From immemorial times, plant-derived natural compounds have been under attention in the treatment of different disorders such as inflammatory diseases, cancers, pulmonary diseases, metabolic disorders, neurological disorders (NDs) including Alzheimer’s disease (AD) and Parkinson’s disease (PD), infertility, and so on [1][2][3][4][5][6][7][8][9][10]. Phytochemicals can exhibit beneficial actions against diseases due to their excellent pharmacological activities [11][12][13][14]. These benefits have resulted in extensive research into finding new natural compounds and revealing their potential mechanisms of actions [15][16][17]. Resveratrol (Res) is a dietary phytochemical that has been reported to be efficacious treatment for various ailments by targeting diverse molecular pathways [18][19][20][21]. The role of Res in the treatment of chronic diseases was established in early 1990s when it was found that this phytochemical possesses significant cardioprotective benefits [22]. This ascending trend toward Res research led to the revelation of its significant biological and therapeutic activities. The first report about anti-tumor activity of Res dates back to 1997, when Jang and his colleagues reported its inhibitory effect on leukemia [23].
Currently, Res can be derived from various plants including Arachis hypogeaCassia sp., Eucalyptus sp., Morus rubra, and so on using a number of different isolation techniques [24]. High-performance liquid chromatography is the best strategy [25][26][27][28]. Over the past decades, Res has been applied in the treatment of various diseases such as osteoarthritis [29][30][31], NDs [32], cancer [33][34][35], diabetes [36], cardiovascular diseases [37], liver disorders [38], and so on. An increasing amount of evidence is in agreement with the fact that Res affects different molecular pathways to exhibit its protective effects [39][40][41]. Hence, the identification of these targets can promote further studies for investigating molecular pathways and the mechanisms of its therapeutic actions in depth. For instance, anti-inflammation is one of the most important biological effects of Res treatment. To function as an anti-inflammatory molecule, Res can effectively inhibit the activation of pro-inflammatory transcription factors such as nuclear factor-kappaB (NF-ĸB). It seems that the anti-inflammatory actions of Res are not only mediated via inhibitory actions on the NF-ĸB signaling pathway, but they also rely on its action as a PARP-γ agonist [42]. The anti-inflammatory activities of Res are also characterized by decreased levels of interleukin (IL)-6, IL-8, and tumor necrosis factor-α (TNF-α), etc. [43]. The production of pro-inflammatory lipid mediators from arachidonic acid can be mediated by the cyclooxygenase (COX) pathway.

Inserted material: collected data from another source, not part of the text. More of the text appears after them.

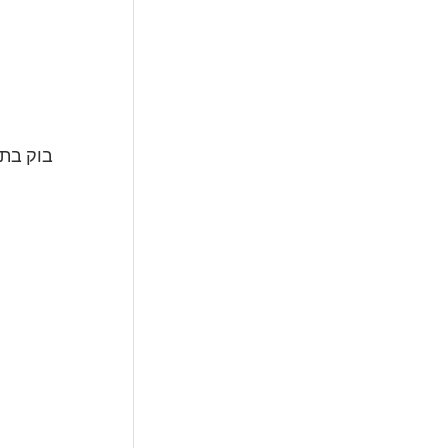
בוק בת 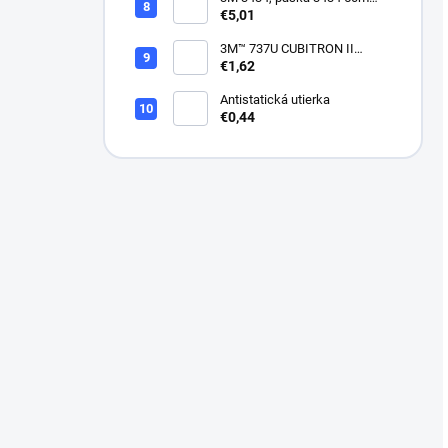
modrá
€5,01
3M™ 737U CUBITRON II
VIACDIEROVÝ BRÚSNY
€1,62
HÁROK, SUCHÝ ZIPS, 70 X
396 MM
Antistatická utierka
€0,44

A number of anti-inflammatory drugs have been developed based on their inhibitory effect on COX-1 and COX-2 [44][45]. Res is capable of binding to the active site of COX-1 and thus causing anti-inflammatory effects. In addition to targeting inflammation, Res attaches to the active site of COX-2 to suppress cancer proliferation [46][47][48][49]. It is noteworthy that the inhibitory effect of Res on COX has been noted to follow a dose-dependent kinetics [50].
Obesity is one of the challenges faced in today’s world. Res has demonstrated great potential in reducing weight and exerting anti-obesity activity. Res changes white adipose tissue (WAT) into brown adipose tissue (BAT), which in turn decreases weight and improves insulin resistance [51]. The inhibitory action of Res on lipid accumulation leads to its effect on cardiovascular disorders. Res stimulates PARP-α/γ to activate ATP binding cassette (ABC) transporter A1/G1-mediated cholesterol efflux, resulting in a decrease in lipid accumulation and cholesterol levels. These effects can lead to a significant amelioration of atherosclerosis [52]. Based on the effect of Res on amyloid-beta (Aβ), this plant-derived natural compound is of importance in treating NDs. For instance, Res is able to inhibit inflammation and the microglial activation caused by Aβ. This results in the alleviation of inflammation (down-regulation of TNF-α and IL-6) and a diminution in apoptosis (caspase-1 down-regulation) [53]. The antioxidant activity of Res provides its protective effect during kidney injury. In rats exposed to nicotine, an increase occurs in oxidative stress markers via the down-regulation of glutathione. The administration of Res has been also correlated with improving the antioxidant defense system that protects renal cells against oxidative injury [54]. A newly published study also demonstrates the effect of Res on stem cells. Res can stimulate stem cell function to ameliorate pancreatic injury such as fibrosis and apoptosis [55]. Overall, these reports exhibit that Res has diverse therapeutic effects that have resulted in its extensive application in the treatment of various disorders [56][57][58]. In the current review, we specifically focus on the therapeutic effects of Res mediated by its regulatory action on the transforming growth factor-β (TGF-β) signaling pathway.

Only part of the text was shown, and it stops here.